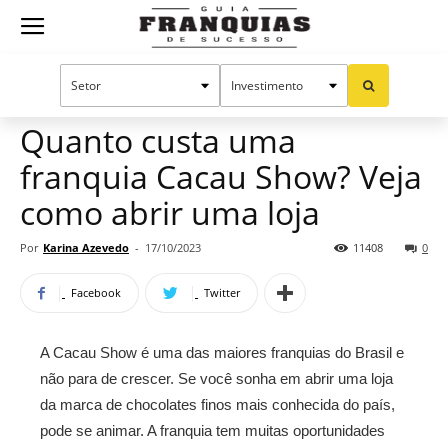
Guia
Home
Notícias
Mercado de franquias
Franquias
Quanto custa uma
franquia Cacau Show? Veja
de
como abrir uma loja
Por
Karina Azevedo
-
17/10/2023
11408
0
Sucesso
Facebook
Twitter
A Cacau Show é uma das maiores franquias do Brasil e
não para de crescer. Se você sonha em abrir uma loja
da marca de chocolates finos mais conhecida do país,
pode se animar. A franquia tem muitas oportunidades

→ **Try it**
Everything in the material except the pictures should be restated word for word.

→ **Response to the exercise**
Guia
Home
Notícias
Mercado de franquias
Franquias
Quanto custa uma
franquia Cacau Show? Veja
de
como abrir uma loja
Por
Karina Azevedo
-
17/10/2023
11408
0
Sucesso
Facebook
Twitter
A Cacau Show é uma das maiores franquias do Brasil e
não para de crescer. Se você sonha em abrir uma loja
da marca de chocolates finos mais conhecida do país,
pode se animar. A franquia tem muitas oportunidades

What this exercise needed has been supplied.